◆ What is expected: With pictures excluded, output exactly the lines that run from the first line of the data below through the line containing "Voir tous les avis clients".

◆ Information:
::::

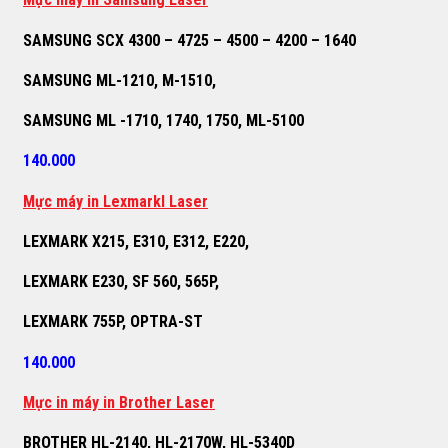
SAMSUNG SCX 4300 – 4725 – 4500 – 4200 – 1640
SAMSUNG ML-1210, M-1510,
SAMSUNG ML -1710, 1740, 1750, ML-5100
140.000
M
ự
c máy in Lexmarkl Laser
LEXMARK X215, E310, E312, E220,
LEXMARK E230, SF 560, 565P,
LEXMARK 755P, OPTRA-ST
140.000
M
ự
c in máy in Brother Laser
BROTHER HL-2140, HL-2170W, HL-5340D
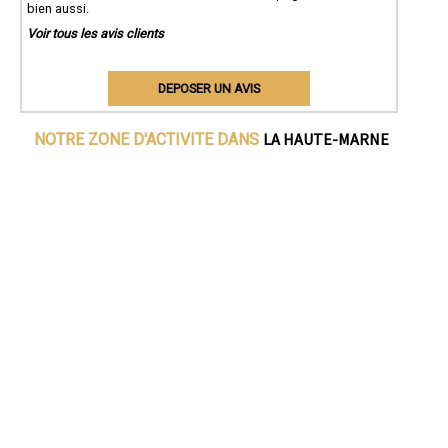
bien aussi.
Voir tous les avis clients
DEPOSER UN AVIS
LA HAUTE-MARNE
NOTRE ZONE D'ACTIVITE DANS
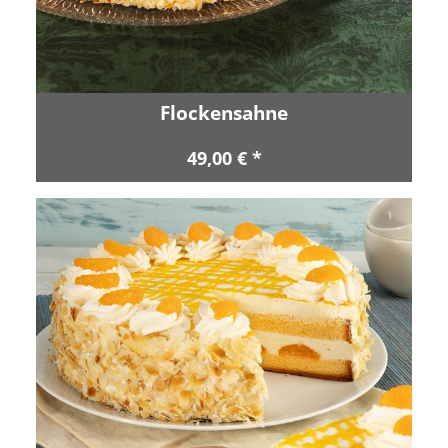
Flockensahne
49,00 € *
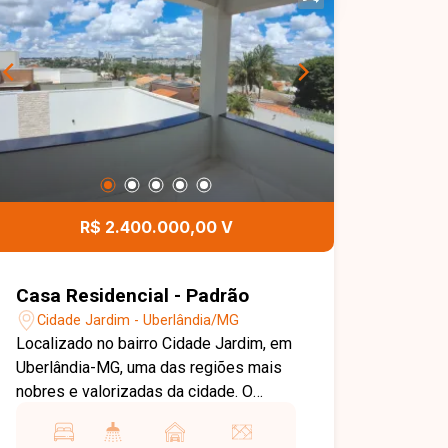
R$ 2.400.000,00 V
Casa Residencial - Padrão
Cidade Jardim - Uberlândia/MG
Localizado no bairro Cidade Jardim, em
Uberlândia-MG, uma das regiões mais
nobres e valorizadas da cidade. O
bairro se destaca pela excelente
infraestrutura, proximidade ao Praia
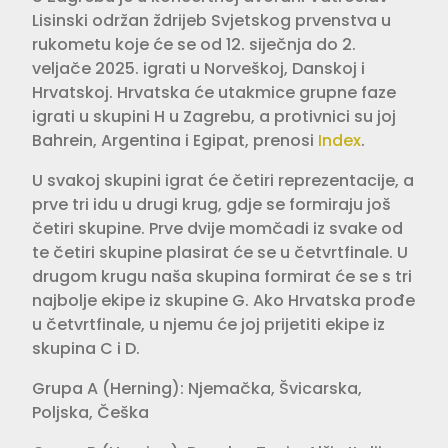
Lisinski održan ždrijeb Svjetskog prvenstva u
rukometu koje će se od 12. siječnja do 2.
veljače 2025. igrati u Norveškoj, Danskoj i
Hrvatskoj. Hrvatska će utakmice grupne faze
igrati u skupini H u Zagrebu, a protivnici su joj
Bahrein, Argentina i Egipat, prenosi
Index
.
U svakoj skupini igrat će četiri reprezentacije, a
prve tri idu u drugi krug, gdje se formiraju još
četiri skupine. Prve dvije momčadi iz svake od
te četiri skupine plasirat će se u četvrtfinale. U
drugom krugu naša skupina formirat će se s tri
najbolje ekipe iz skupine G. Ako Hrvatska prođe
u četvrtfinale, u njemu će joj prijetiti ekipe iz
skupina C i D.
Grupa A (Herning): Njemačka, Švicarska,
Poljska, Češka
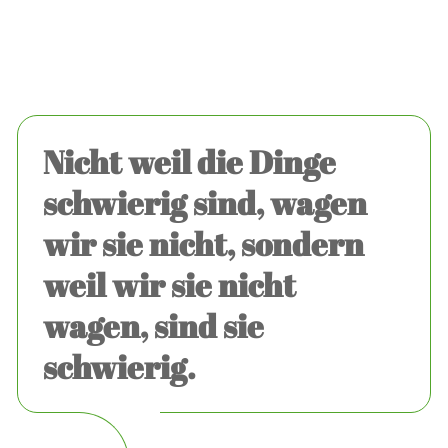
Nicht weil die Dinge
schwierig sind, wagen
wir sie nicht, sondern
weil wir sie nicht
wagen, sind sie
schwierig.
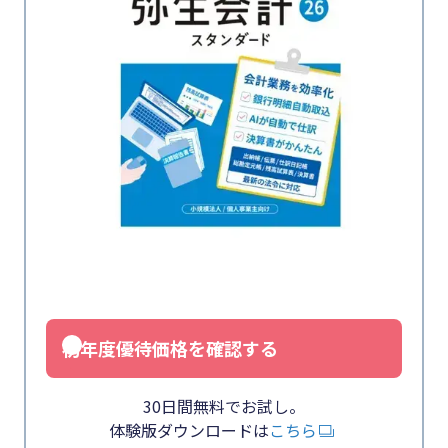
初年度優待価格を確認する
30日間無料でお試し。
体験版ダウンロードは
こちら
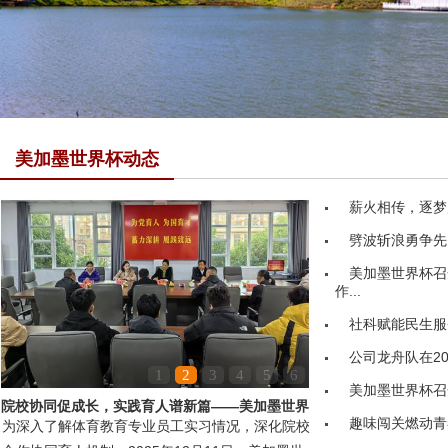
美加墨世界杯动态
薪火相传，逐梦
劈波斩浪勇争先
美加墨世界杯召
作...
社科赋能民生服务
公司龙舟队在20
1
2
3
4
5
6
美加墨世界杯召
院校协同促成长，实践育人谱新篇——美加墨世界
趣味闯关燃动青
为深入了解体育教育专业员工实习情况，深化院校
杯领导赴嘉鱼县第...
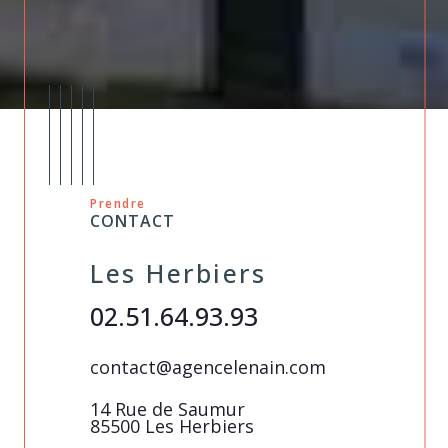
Prendre
CONTACT
Les Herbiers
Pouza
02.51.64.93.93
02 51 9
in.com
contact@agencelenain.com
contact@a
umeau
14 Rue de Saumur
1, place de
85500 Les Herbiers
85700 PO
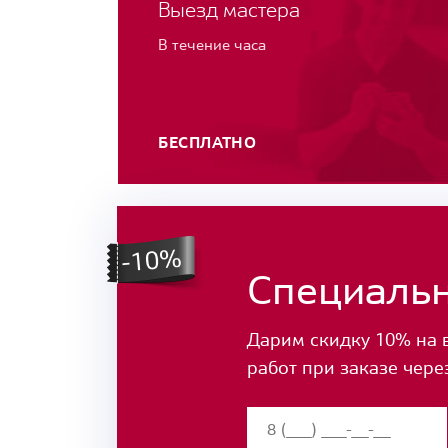
Выезд мастера
В течение часа
БЕСПЛАТНО
Специаль
Дарим скидку 10% на 
работ при заказе чере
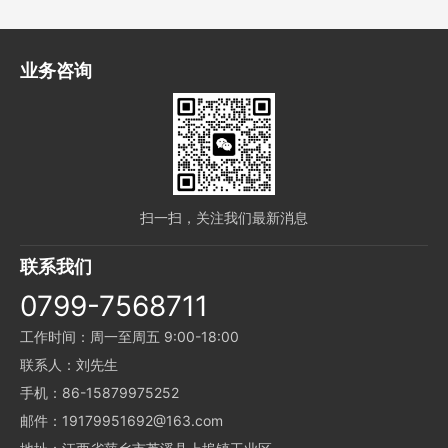
业务咨询
扫一扫，关注我们最新消息
联系我们
0799-7568711
工作时间：周一至周五 9:00-18:00
联系人：刘先生
手机：86-15879975252
邮件：19179951692@163.com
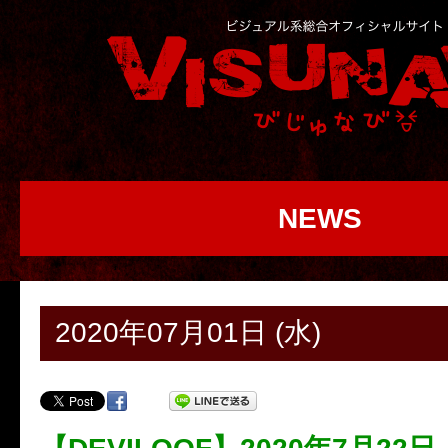
NEWS
2020年07月01日 (水)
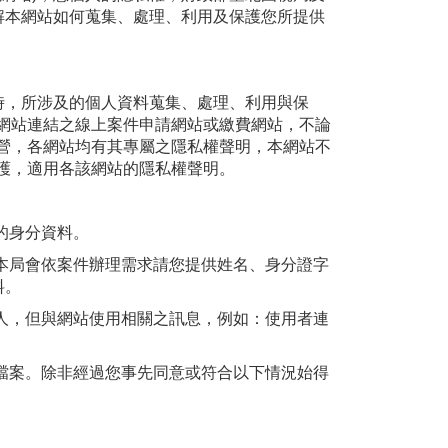
解本網站如何蒐集、處理、利用及保護您所提供
時，所涉及的個人資料蒐集、處理、利用與保
網站連結之線上案件申請網站或繳費網站，不論
營，各網站均有其專屬之隱私權聲明，本網站不
護，適用各該網站的隱私權聲明。
的身分資料。
本局會依案件辦理需求請您提供姓名、身分證字
料。
人，但與網站使用相關之訊息，例如：使用者連
檔案。除非經過您事先同意或符合以下情況始得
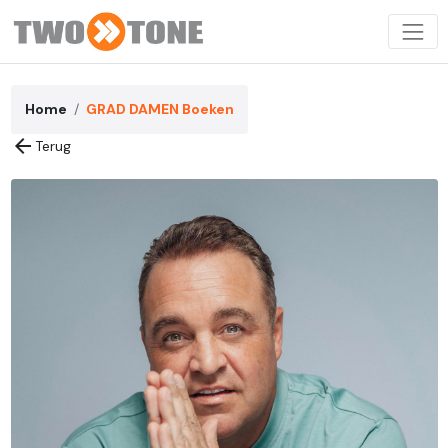
Home
GRAD DAMEN Boeken
arrow_back
Terug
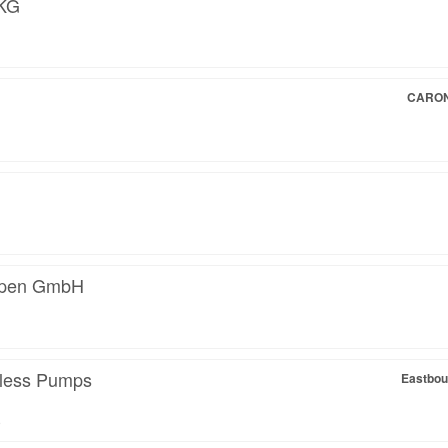
KG
CARON
pen GmbH
less Pumps
Eastbou
9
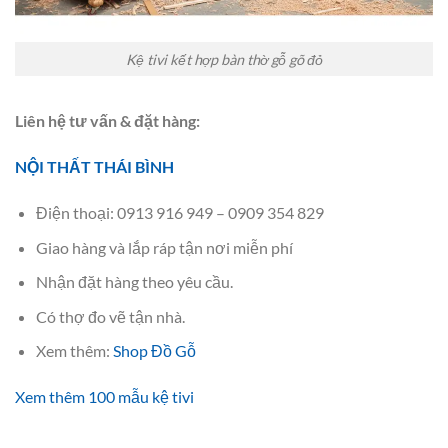
Kệ tivi kết hợp bàn thờ gỗ gõ đỏ
Liên hệ tư vấn & đặt hàng:
NỘI THẤT THÁI BÌNH
Điện thoại: 0913 916 949 – 0909 354 829
Giao hàng và lắp ráp tận nơi miễn phí
Nhận đặt hàng theo yêu cầu.
Có thợ đo vẽ tận nhà.
Xem thêm:
Shop Đồ Gỗ
Xem thêm 100 mẫu kệ tivi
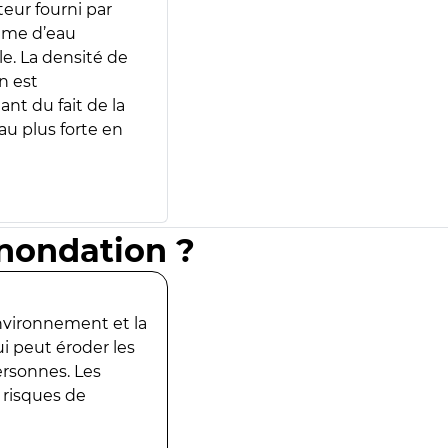
teur fourni par
lume d’eau
e. La densité de
n est
ant du fait de la
u plus forte en
inondation ?
environnement et la
ui peut éroder les
ersonnes. Les
 risques de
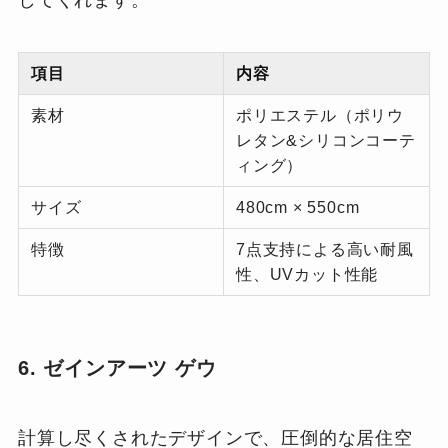
してくれます。
項目
内容
素材
ポリエステル（ポリウ
レタン&シリコンコーテ
ィング）
サイズ
480cm × 550cm
特徴
7点支持による高い耐風
性、UVカット性能
6. ゼインアーツ ゲウ
計算し尽くされたデザインで、圧倒的な居住空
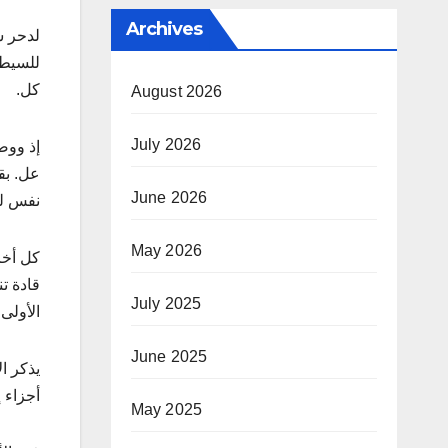
Archives
كل.
August 2026
July 2026
إذ ووص
عل. بق
June 2026
نفس لف
May 2026
قادة تن
July 2025
الأولى
June 2025
أجزاء 
May 2025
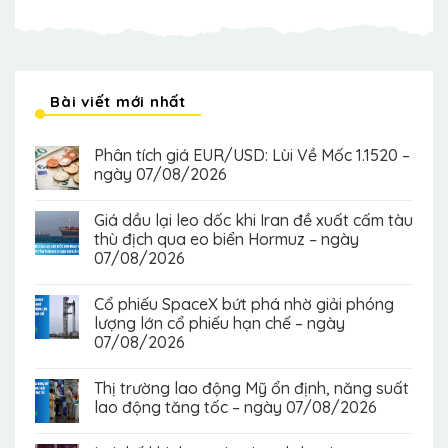
Bài viết mới nhất
Phân tích giá EUR/USD: Lùi Về Mốc 1.1520 –
ngày 07/08/2026
Giá dầu lại leo dốc khi Iran đề xuất cấm tàu
thù địch qua eo biển Hormuz – ngày
07/08/2026
Cổ phiếu SpaceX bứt phá nhờ giải phóng
lượng lớn cổ phiếu hạn chế – ngày
07/08/2026
Thị trường lao động Mỹ ổn định, năng suất
lao động tăng tốc – ngày 07/08/2026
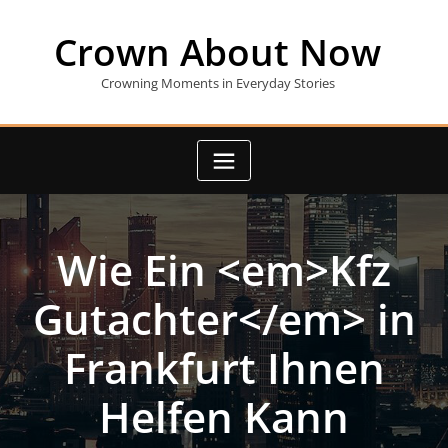
Skip
to
Crown About Now
content
Crowning Moments in Everyday Stories
Wie Ein <em>Kfz
Gutachter</em> in
Frankfurt Ihnen
Helfen Kann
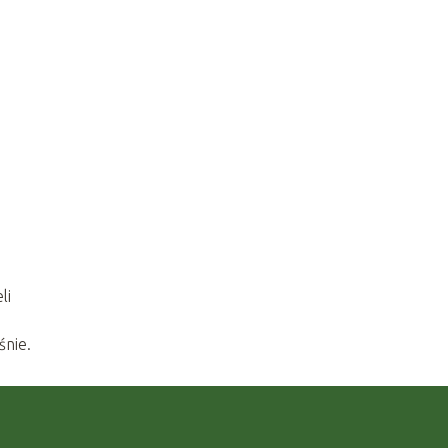
li
śnie.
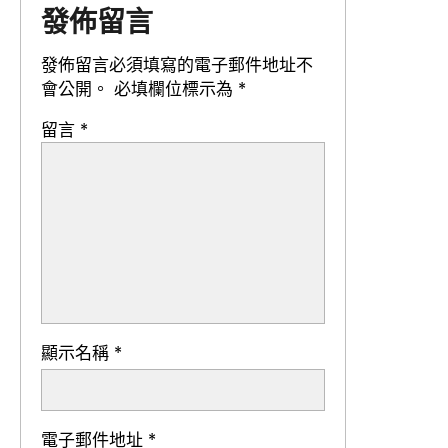
發佈留言
發佈留言必須填寫的電子郵件地址不
會公開。
必填欄位標示為
*
留言
*
顯示名稱
*
電子郵件地址
*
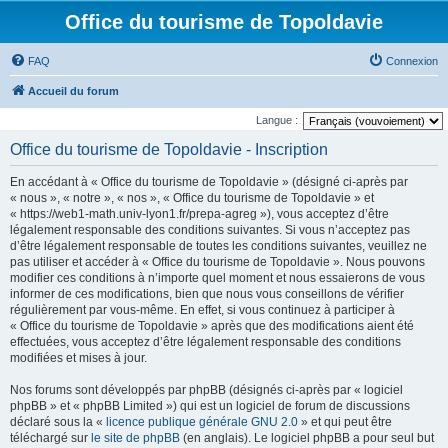
Office du tourisme de Topoldavie
FAQ
Connexion
Accueil du forum
Langue :
Office du tourisme de Topoldavie - Inscription
En accédant à « Office du tourisme de Topoldavie » (désigné ci-après par
« nous », « notre », « nos », « Office du tourisme de Topoldavie » et
« https://web1-math.univ-lyon1.fr/prepa-agreg »), vous acceptez d’être
légalement responsable des conditions suivantes. Si vous n’acceptez pas
d’être légalement responsable de toutes les conditions suivantes, veuillez ne
pas utiliser et accéder à « Office du tourisme de Topoldavie ». Nous pouvons
modifier ces conditions à n’importe quel moment et nous essaierons de vous
informer de ces modifications, bien que nous vous conseillons de vérifier
régulièrement par vous-même. En effet, si vous continuez à participer à
« Office du tourisme de Topoldavie » après que des modifications aient été
effectuées, vous acceptez d’être légalement responsable des conditions
modifiées et mises à jour.
Nos forums sont développés par phpBB (désignés ci-après par « logiciel
phpBB » et « phpBB Limited ») qui est un logiciel de forum de discussions
déclaré sous la «
licence publique générale GNU 2.0
» et qui peut être
téléchargé sur
le site de phpBB
(en anglais). Le logiciel phpBB a pour seul but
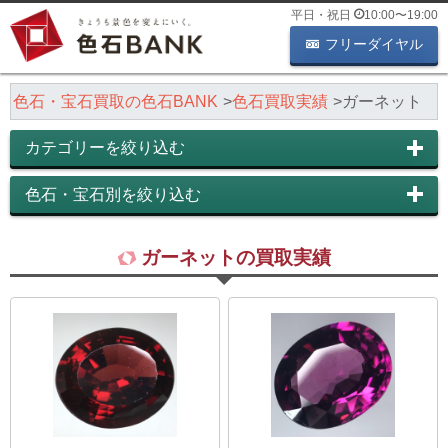
平日・祝日
10:00
〜
19:00
フリーダイヤル
色石・宝石買取の色石BANK
色石買取実績
ガーネット
カテゴリーを絞り込む
色石・宝石別を絞り込む
ガーネットの買取実績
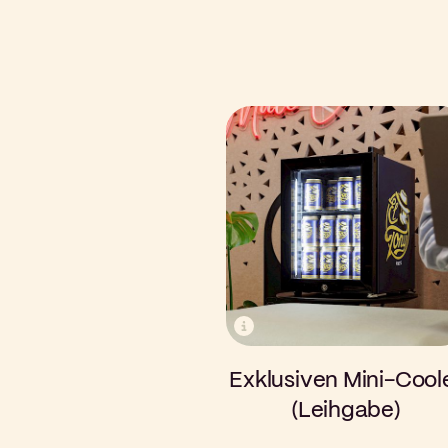
Exklusiven Mini-Cool
(Leihgabe)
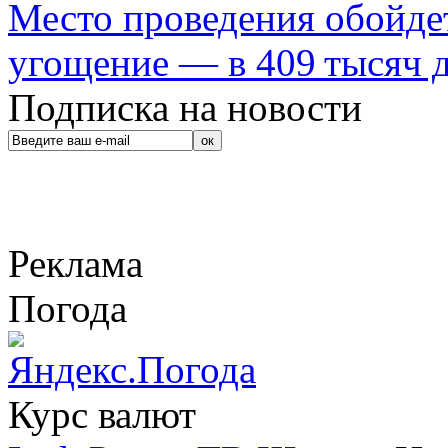
Место проведения обойдет
угощение — в 409 тысяч д
Подписка на новости
Реклама
Погода
Курс валют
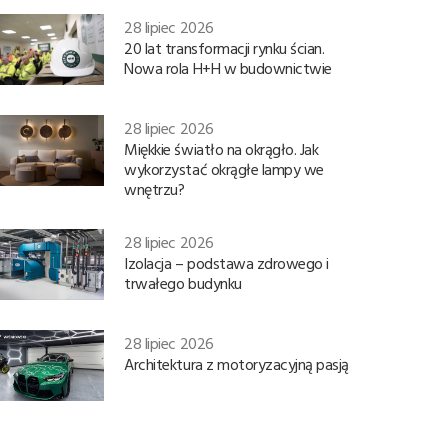
28 lipiec 2026
20 lat transformacji rynku ścian.
Nowa rola H+H w budownictwie
28 lipiec 2026
Miękkie światło na okrągło. Jak
wykorzystać okrągłe lampy we
wnętrzu?
28 lipiec 2026
Izolacja – podstawa zdrowego i
trwałego budynku
28 lipiec 2026
Architektura z motoryzacyjną pasją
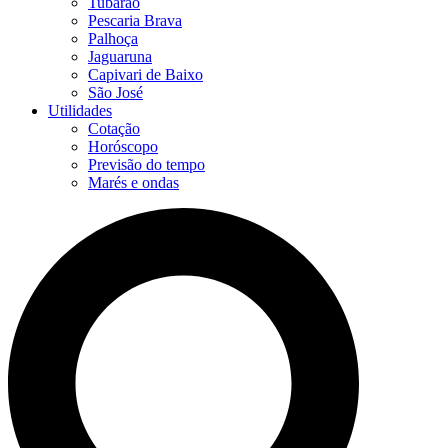
Tubarão
Pescaria Brava
Palhoça
Jaguaruna
Capivari de Baixo
São José
Utilidades
Cotação
Horóscopo
Previsão do tempo
Marés e ondas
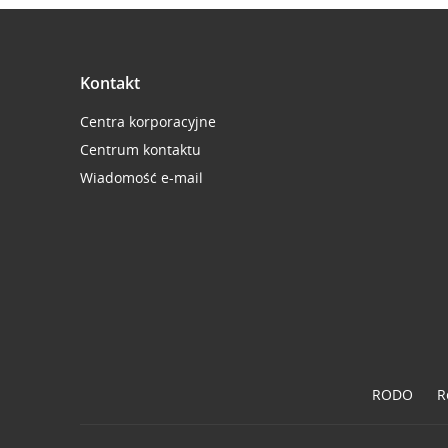
Kontakt
Centra korporacyjne
Centrum kontaktu
Wiadomość e-mail
RODO
R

::::

◆ Response:
SAMSUNG SCX 4300 – 4725 – 4500 – 4200 – 1640
SAMSUNG ML-1210, M-1510,
SAMSUNG ML -1710, 1740, 1750, ML-5100
140.000
M
ự
c máy in Lexmarkl Laser
LEXMARK X215, E310, E312, E220,
LEXMARK E230, SF 560, 565P,
LEXMARK 755P, OPTRA-ST
140.000
M
ự
c in máy in Brother Laser
BROTHER HL-2140, HL-2170W, HL-5340D
bien aussi.
Voir tous les avis clients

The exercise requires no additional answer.